# Anyone selling some supremes?



## S10lifted (Nov 10, 2002)

I know that this should be in classifieds but, if anyone is selling a set of supremes let me know how much or what you would take for a trade.


----------



## CODE BLUE (Aug 9, 2003)

I have some used 14's w/ tires 175/70/R14 wide whitewalls that I might sell. If you are interested hit me back. Click on the link in my signature for pictures...they are on a white Caprice, page 4. 

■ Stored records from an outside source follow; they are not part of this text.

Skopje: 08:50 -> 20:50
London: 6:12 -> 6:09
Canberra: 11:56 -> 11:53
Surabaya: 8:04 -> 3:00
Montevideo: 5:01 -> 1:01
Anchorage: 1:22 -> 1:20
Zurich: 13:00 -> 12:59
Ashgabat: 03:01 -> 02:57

Last edited by CODE BLUE at Sep 14 2003, 12:47 AM


----------



## Cruz_Campos (Jul 8, 2002)

supreme wire wheels, supreme bolt-ons

or 

the veterano style lowrider supremes?

if anybody has a set of dynasty's let me know?

:cheesy: ,

cc


----------



## CODE BLUE (Aug 9, 2003)

Mine are the old school style, deep dish chrome.


----------



## Cruz_Campos (Jul 8, 2002)

> _Originally posted by CODE BLUE_@Sep 14 2003, 01:14 AM
> *Mine are the old school style, deep dish chrome. *


 same here 

 ,

cc


----------



## Joost.... (Jul 15, 2002)

post some pics please i love that shit!


----------



## CODE BLUE (Aug 9, 2003)

Here's mine!


----------



## S10lifted (Nov 10, 2002)

Yes, those aren exactly what I have been wanting. Pm me with your price or what you would trade for them.


----------



## CODE BLUE (Aug 9, 2003)

> _Originally posted by S10lifted_@Sep 15 2003, 01:04 PM
> *Yes, those aren exactly what I have been wanting. Pm me with your price or what you would trade for them.*


 You have been sent a PM.


----------



## S10lifted (Nov 10, 2002)

You too!


----------



## praisethelowered59 (Feb 4, 2008)

> _Originally posted by S10lifted_@Sep 17 2003, 08:02 AM~1072464
> *You too!
> *


you still got them supremes?


----------